Much appreciative laughter from her friends greeted this repartee, which, I believe, was then new.
"'No,' he says to me, 'but I bet you was all at sea the first time you tried to milk the cow!' I says, 'You're right!' I was, too! You see how you get on with it," to me. "Seven o'clock they milk."
"Seven!" I murmured, dismayed. In London I was never out of bed before the postman knocked.
"And where," asked Elizabeth, speaking for the first time, "where is this farm we've got to go to in the morning?"
"Mr. Holiday's? Oh, a lovely place! Great big dairy farm that they've turned into this training centre for us. Only about a mile off from here."

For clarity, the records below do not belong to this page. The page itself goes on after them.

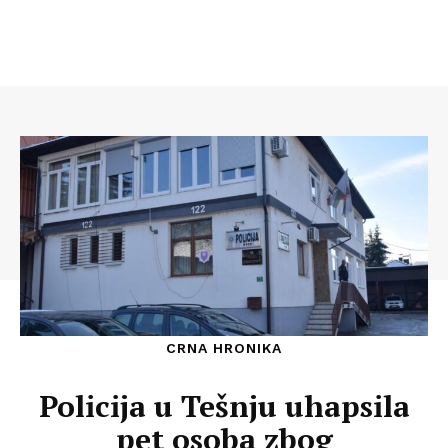
CRNA HRONIKA
Policija u Tešnju uhapsila
pet osoba zbog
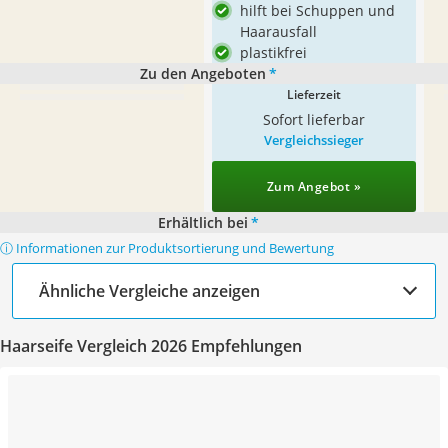
hilft bei Schuppen und
Haarausfall
plastikfrei
Zu den Angeboten
*
Lieferzeit
Sofort lieferbar
Vergleichssieger
Zum Angebot »
Erhältlich bei
*
ⓘ Informationen zur Produktsortierung und Bewertung
Ähnliche Vergleiche anzeigen
Haarseife Vergleich 2026 Empfehlungen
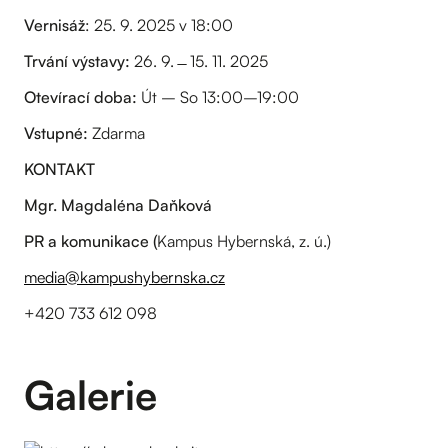
Vernisáž
: 25. 9. 2025 v 18:00
Trvání výstavy:
26. 9. ̶ 15. 11. 2025
Otevírací doba:
Út – So 13:00–19:00
Vstupné:
Zdarma
KONTAKT
Mgr. Magdaléna Daňková
PR a komunikace (
Kampus Hybernská, z. ú.)
media@kampushybernska.cz
+420 733 612 098
Galerie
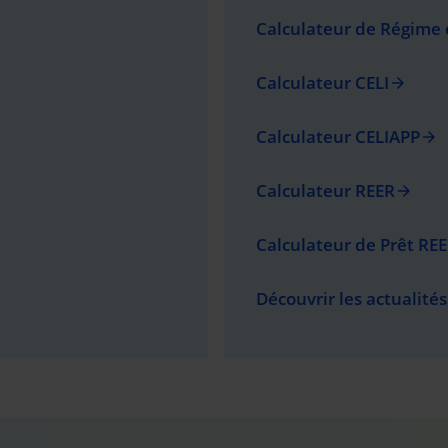
Calculateur de Régime 
Calculateur CELI
arrow_forward
Calculateur CELIAPP
arrow_forward
Calculateur REER
arrow_forward
Calculateur de Prêt RE
Découvrir les actualit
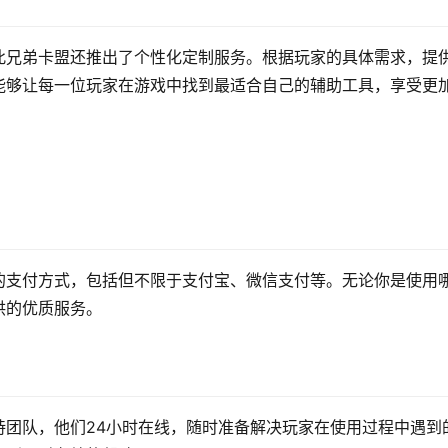
此兄弟卡盟还推出了个性化定制服务。根据玩家的具体需求，提
能够让每一位玩家在游戏中找到最适合自己的辅助工具，享受更
的支付方式，包括但不限于支付宝、微信支付等。无论你是使用
供的优质服务。
持团队，他们24小时在线，随时准备解决玩家在使用过程中遇到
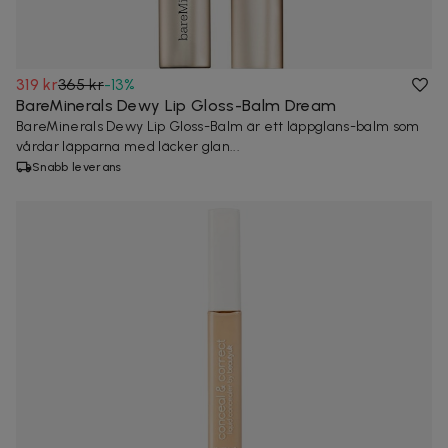
319 kr
365 kr
-
13
%
BareMinerals Dewy Lip Gloss-Balm Dream
BareMinerals Dewy Lip Gloss-Balm är ett läppglans-balm som
vårdar läpparna med läcker glan...
Snabb leverans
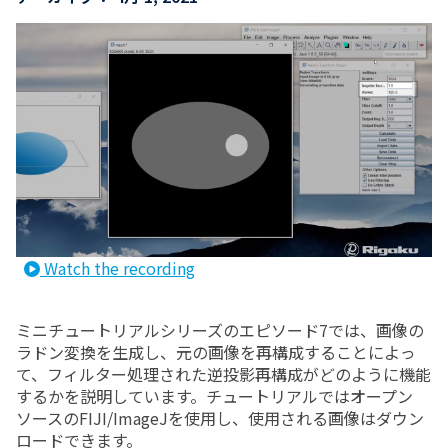
Watch the recording
ミニチュートリアルシリーズのエピソード7では、画像の
ラドン変換を生成し、元の画像を再構成することによっ
て、フィルター処理された逆投影再構成がどのように機能
するかを説明しています。チュートリアルではオープン
ソースのFIJI/ImageJを使用し、使用される画像はダウン
ロードできます。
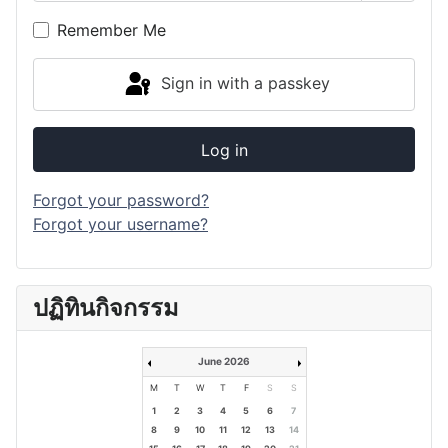
Show P
Remember Me
Sign in with a passkey
Log in
Forgot your password?
Forgot your username?
ปฏิทินกิจกรรม
June 2026
M
T
W
T
F
S
S
1
2
3
4
5
6
7
8
9
10
11
12
13
14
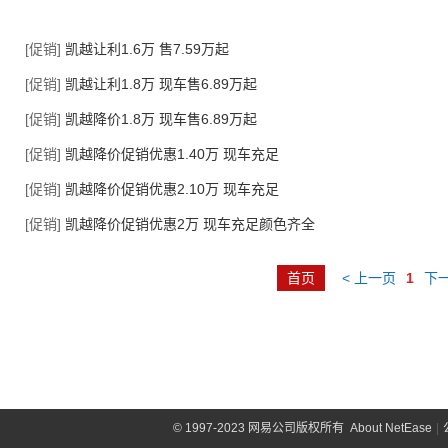
[促销]
凯越让利1.6万 售7.59万起
[促销]
凯越让利1.8万 现车售6.89万起
[促销]
凯越降价1.8万 现车售6.89万起
[促销]
凯越降价促销优惠1.40万 现车充足
[促销]
凯越降价促销优惠2.10万 现车充足
[促销]
凯越降价促销优惠2万 现车充足颜色齐全
首页
< 上一页
1
下一
©
1997-2023 网易公司版权所有
About NetEase
|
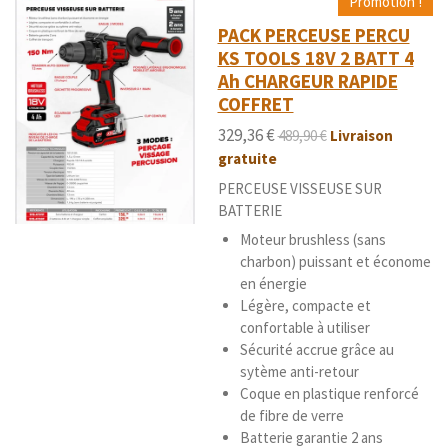
Promotion !
PACK PERCEUSE PERCU
KS TOOLS 18V 2 BATT 4
Ah CHARGEUR RAPIDE
COFFRET
329,36 €
489,90 €
Livraison
gratuite
PERCEUSE VISSEUSE SUR
BATTERIE
Moteur brushless (sans
charbon) puissant et économe
en énergie
Légère, compacte et
confortable à utiliser
Sécurité accrue grâce au
sytème anti-retour
Coque en plastique renforcé
de fibre de verre
Batterie garantie 2 ans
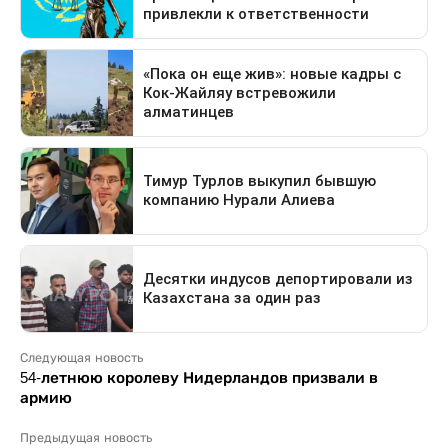
Следующая новость
54-летнюю королеву Нидерландов призвали в
армию
Предыдущая новость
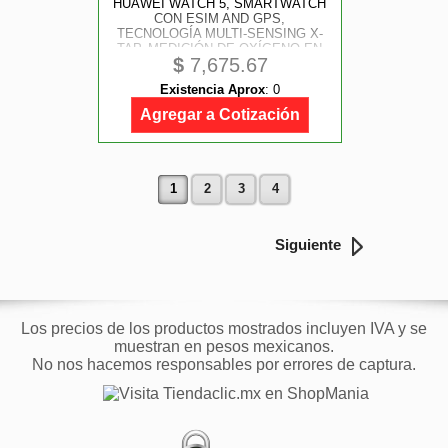
HUAWEI WATCH 5, SMARTWATCH
CON ESIM AND GPS,
TECNOLOGÍA MULTI-SENSING X-
TAP, MEDICIÓN DE OXÍGENO EN
$
7,675.67
SANGRE EN LA YEMA DEL DEDO,
PANORAMA DE SALUD, IOS Y
Existencia Aprox
:
0
ANDROID, 42MM, COLOR BLANCO
Agregar a Cotización
1
2
3
4
Siguiente
Los precios de los productos mostrados incluyen IVA y se
muestran en pesos mexicanos.
No nos hacemos responsables por errores de captura.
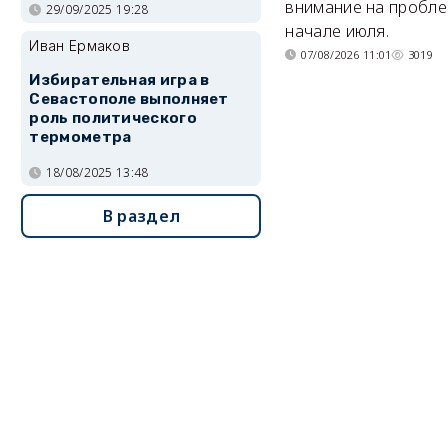
внимание на пробле
29/09/2025 19:28
начале июля.
Иван Ермаков
07/08/2026 11:01
3019
Избирательная игра в
Севастополе выполняет
роль политического
термометра
18/08/2025 13:48
В раздел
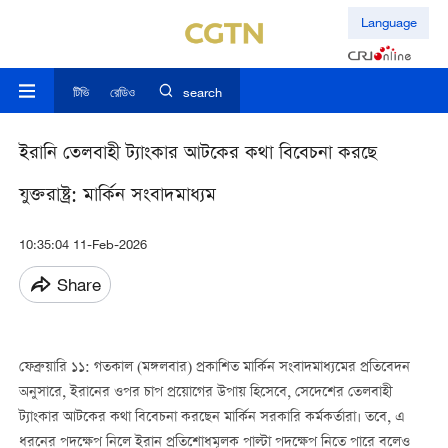
Language
টিভি
রেডিও
search
ইরানি তেলবাহী ট্যাংকার আটকের কথা বিবেচনা করছে
যুক্তরাষ্ট্র: মার্কিন সংবাদমাধ্যম
10:35:04 11-Feb-2026
Share
ফেব্রুয়ারি ১১: গতকাল (মঙ্গলবার) প্রকাশিত মার্কিন সংবাদমাধ্যমের প্রতিবেদন
অনুসারে, ইরানের ওপর চাপ প্রয়োগের উপায় হিসেবে, সেদেশের তেলবাহী
ট্যাংকার আটকের কথা বিবেচনা করছেন মার্কিন সরকারি কর্মকর্তারা। তবে, এ
ধরনের পদক্ষেপ নিলে ইরান প্রতিশোধমূলক পাল্টা পদক্ষেপ নিতে পারে বলেও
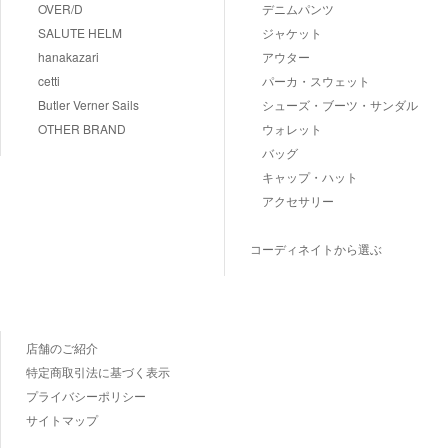
OVER/D
デニムパンツ
SALUTE HELM
ジャケット
hanakazari
アウター
cetti
パーカ・スウェット
Butler Verner Sails
シューズ・ブーツ・サンダル
OTHER BRAND
ウォレット
バッグ
キャップ・ハット
アクセサリー
コーディネイトから選ぶ
店舗のご紹介
特定商取引法に基づく表示
プライバシーポリシー
サイトマップ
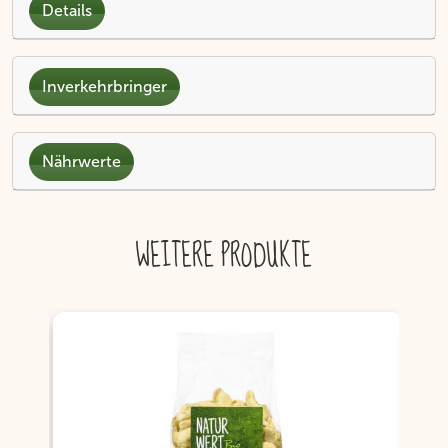
Details
Inverkehrbringer
Nährwerte
WEITERE PRODUKTE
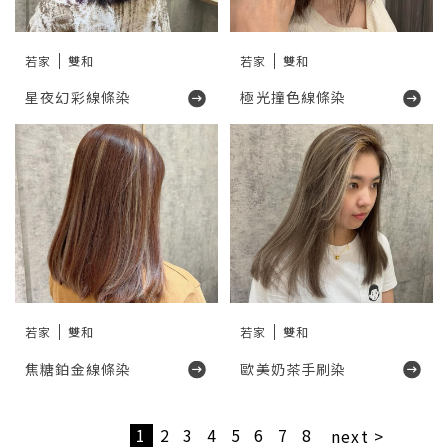
若家
雙和
若家
雙和
星夜幻彩線條染
極光撞色線條染
若家
雙和
若家
雙和
焦糖鉑金線條染
歐美奶茶手刷染
1
2
3
4
5
6
7
8
next >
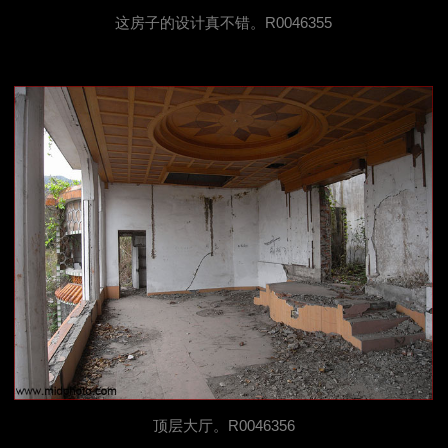
这房子的设计真不错。R0046355
顶层大厅。R0046356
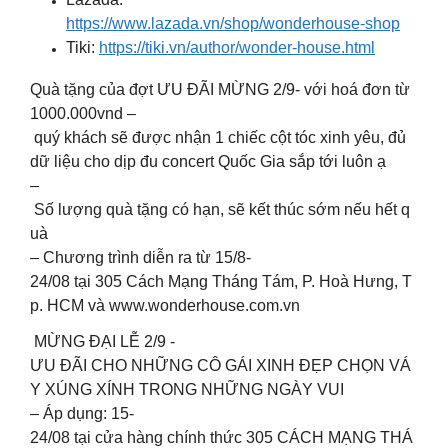
https://www.lazada.vn/shop/wonderhouse-shop
Tiki:
https://tiki.vn/author/wonder-house.html
Quà tặng của đợt ƯU ĐÃI MỪNG 2/9- với hoá đơn từ
1000.000vnd –
quý khách sẽ được nhận 1 chiếc cột tóc xinh yêu, đủ
dữ liệu cho dịp đu concert Quốc Gia sắp tới luôn ạ
–
Số lượng quà tặng có hạn, sẽ kết thúc sớm nếu hết q
uà ️
– Chương trình diễn ra từ 15/8-
24/08 tại 305 Cách Mạng Tháng Tám, P. Hoà Hưng, T
p. HCM và www.wonderhouse.com.vn
MỪNG ĐẠI LỄ 2/9 -
ƯU ĐÃI CHO NHỮNG CÔ GÁI XINH ĐẸP CHỌN VÁ
Y XÚNG XÍNH TRONG NHỮNG NGÀY VUI
– Áp dụng: 15-
24/08 tại cửa hàng chính thức 305 CÁCH MẠNG THÁ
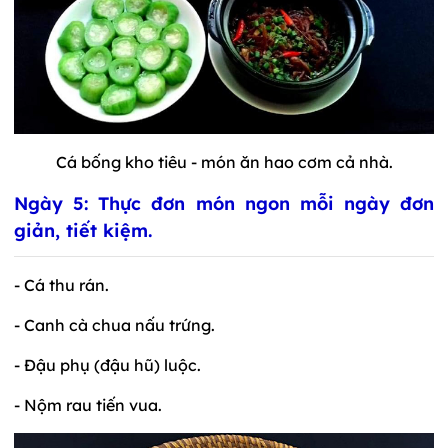
Cá bống kho tiêu - món ăn hao cơm cả nhà.
Ngày 5: Thực đơn món ngon mỗi ngày đơn
giản, tiết kiệm.
- Cá thu rán.
- Canh cà chua nấu trứng.
- Đậu phụ (đậu hũ) luộc.
- Nộm rau tiến vua.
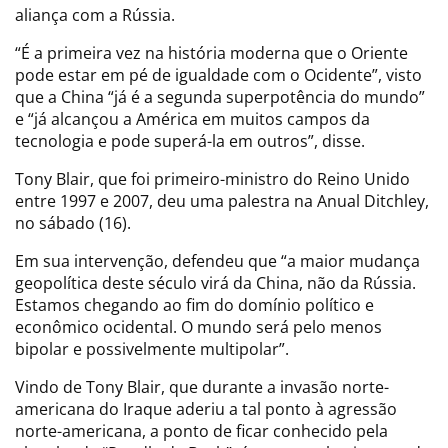
aliança com a Rússia.
“É a primeira vez na história moderna que o Oriente
pode estar em pé de igualdade com o Ocidente”, visto
que a China “já é a segunda superpotência do mundo”
e “já alcançou a América em muitos campos da
tecnologia e pode superá-la em outros”, disse.
Tony Blair, que foi primeiro-ministro do Reino Unido
entre 1997 e 2007, deu uma palestra na Anual Ditchley,
no sábado (16).
Em sua intervenção, defendeu que “a maior mudança
geopolítica deste século virá da China, não da Rússia.
Estamos chegando ao fim do domínio político e
econômico ocidental. O mundo será pelo menos
bipolar e possivelmente multipolar”.
Vindo de Tony Blair, que durante a invasão norte-
americana do Iraque aderiu a tal ponto à agressão
norte-americana, a ponto de ficar conhecido pela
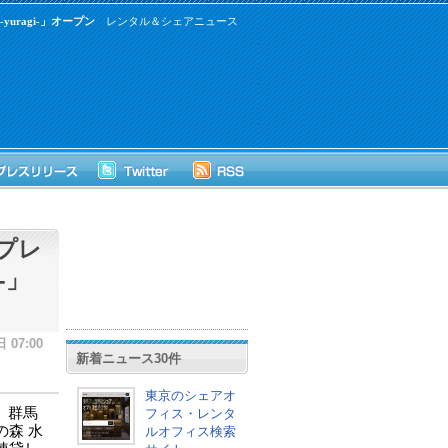
uragi-」オープン
レンタル＆シェアニュース
プレ
-」
 07:00
新着ニュース30件
東京のシェアオ
、群馬
フィス・レンタ
森 水
ルオフィス検索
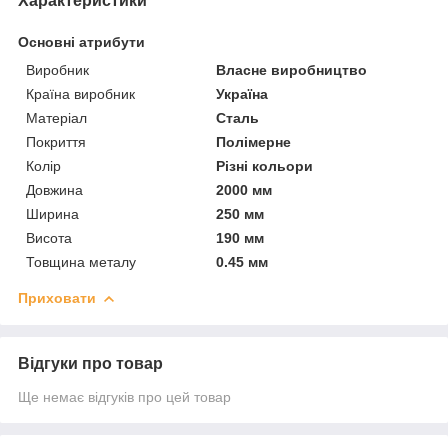
Характеристики
Основні атрибути
Виробник
Власне виробництво
Країна виробник
Україна
Матеріал
Сталь
Покриття
Полімерне
Колір
Різні кольори
Довжина
2000 мм
Ширина
250 мм
Висота
190 мм
Товщина металу
0.45 мм
Приховати
Відгуки про товар
Ще немає відгуків про цей товар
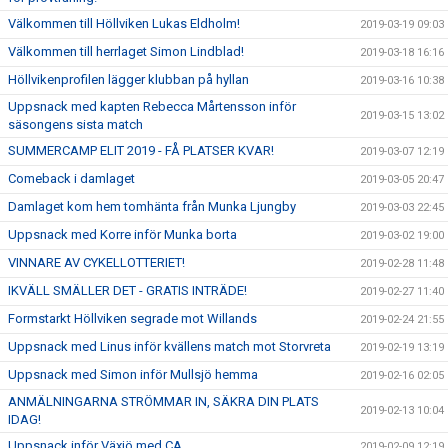
Välkommen till Höllviken Lukas Eldholm!
2019-03-19 09:03
Välkommen till herrlaget Simon Lindblad!
2019-03-18 16:16
Höllvikenprofilen lägger klubban på hyllan
2019-03-16 10:38
Uppsnack med kapten Rebecca Mårtensson inför
2019-03-15 13:02
säsongens sista match
SUMMERCAMP ELIT 2019 - FÅ PLATSER KVAR!
2019-03-07 12:19
Comeback i damlaget
2019-03-05 20:47
Damlaget kom hem tomhänta från Munka Ljungby
2019-03-03 22:45
Uppsnack med Korre inför Munka borta
2019-03-02 19:00
VINNARE AV CYKELLOTTERIET!
2019-02-28 11:48
IKVÄLL SMÄLLER DET - GRATIS INTRÄDE!
2019-02-27 11:40
Formstarkt Höllviken segrade mot Willands
2019-02-24 21:55
Uppsnack med Linus inför kvällens match mot Storvreta
2019-02-19 13:19
Uppsnack med Simon inför Mullsjö hemma
2019-02-16 02:05
ANMÄLNINGARNA STRÖMMAR IN, SÄKRA DIN PLATS
2019-02-13 10:04
IDAG!
Uppsnack inför Växjö med CA
2019-02-09 12:19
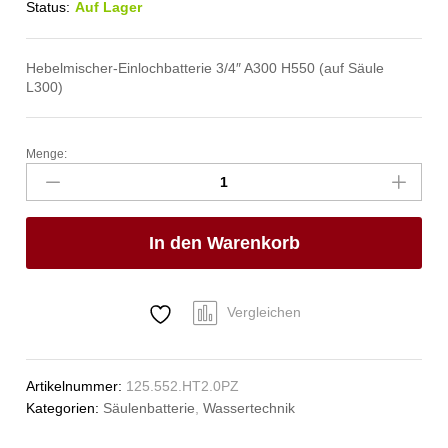
Status:
Auf Lager
Hebelmischer-Einlochbatterie 3/4″ A300 H550 (auf Säule
L300)
Menge:
profi
Säulenbatterie
3/4"
Anzahl
In den Warenkorb
Vergleichen
Artikelnummer:
125.552.HT2.0PZ
Kategorien:
Säulenbatterie
,
Wassertechnik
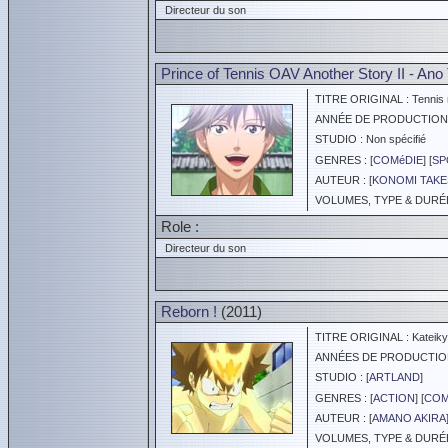
Directeur du son
Prince of Tennis OAV Another Story II - Ano
TITRE ORIGINAL : Tennis no
ANNÉE DE PRODUCTION :
STUDIO : Non spécifié
GENRES : [
COMéDIE
] [
SP
AUTEUR : [
KONOMI TAKE
VOLUMES, TYPE & DURÉE 
Role :
Directeur du son
Reborn !
(2011)
TITRE ORIGINAL : Kateikyo
ANNÉES DE PRODUCTION :
STUDIO : [
ARTLAND
]
GENRES : [
ACTION
] [
COM
AUTEUR : [
AMANO AKIRA
VOLUMES, TYPE & DURÉE 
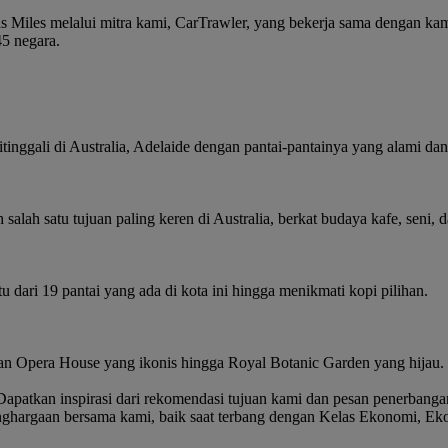
Miles melalui mitra kami, CarTrawler, yang bekerja sama dengan kam
45 negara.
itinggali di Australia, Adelaide dengan pantai-pantainya yang alami d
h salah satu tujuan paling keren di Australia, berkat budaya kafe, se
u dari 19 pantai yang ada di kota ini hingga menikmati kopi pilihan.
dan Opera House yang ikonis hingga Royal Botanic Garden yang hijau.
patkan inspirasi dari rekomendasi tujuan kami dan pesan penerbangan
ghargaan bersama kami, baik saat terbang dengan Kelas Ekonomi, Ek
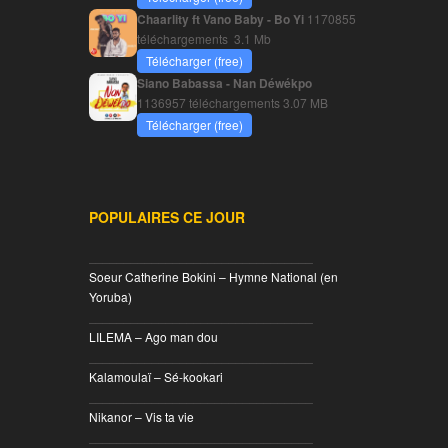
Chaarlity ft Vano Baby - Bo Yi
1170855
téléchargements
3.1 Mb
Télécharger (free)
Siano Babassa - Nan Déwékpo
1136957 téléchargements
3.07 MB
Télécharger (free)
POPULAIRES CE JOUR
________________________________
Soeur Catherine Bokini – Hymne National (en
Yoruba)
________________________________
LILEMA – Ago man dou
________________________________
Kalamoulaï – Sé-kookari
________________________________
Nikanor – Vis ta vie
________________________________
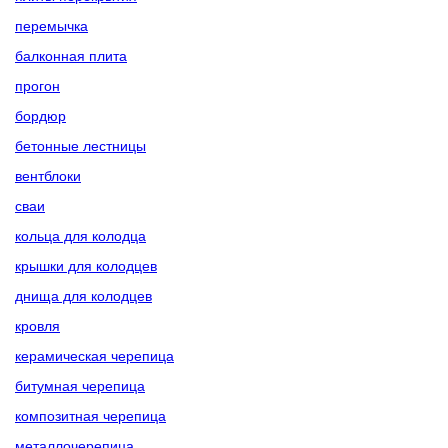
перемычка
балконная плита
прогон
бордюр
бетонные лестницы
вентблоки
сваи
кольца для колодца
крышки для колодцев
днища для колодцев
кровля
керамическая черепица
битумная черепица
композитная черепица
металлочерепица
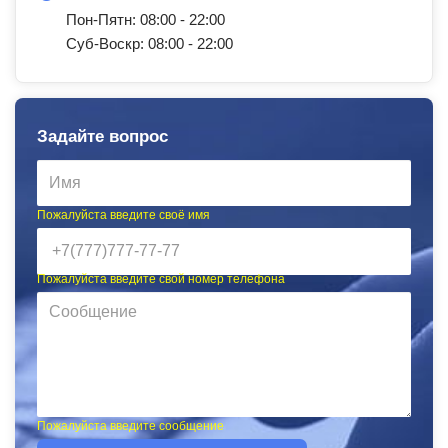
Пон-Пятн: 08:00 - 22:00
Суб-Воскр: 08:00 - 22:00
Задайте вопрос
Пожалуйста введите своё имя
Пожалуйста введите свой номер телефона
Пожалуйста введите сообщение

"A mile!" I echoed blankly. "How do we get there, please?"
"Get there? Well, how d'you think?" retorted Vic gaily. "We walk, of course."
Walk! I wondered how long it was since I'd walked a whole mile before today. Walk! A mile before the day's work began? Oh! I was not the sort of girl who ought to dream of attempting this sort of life! All these others were overwhelmingly fit and healthy. You could see they were strong as horses, gay as larks! They must have been picked girls for the job.
Well, £2 would buy me out!
The girl in the sweater and breeches, who had been ironing out her smock, now put it on, all crisp. She also pinned a pink rose to the breast of it with a regimental brooch.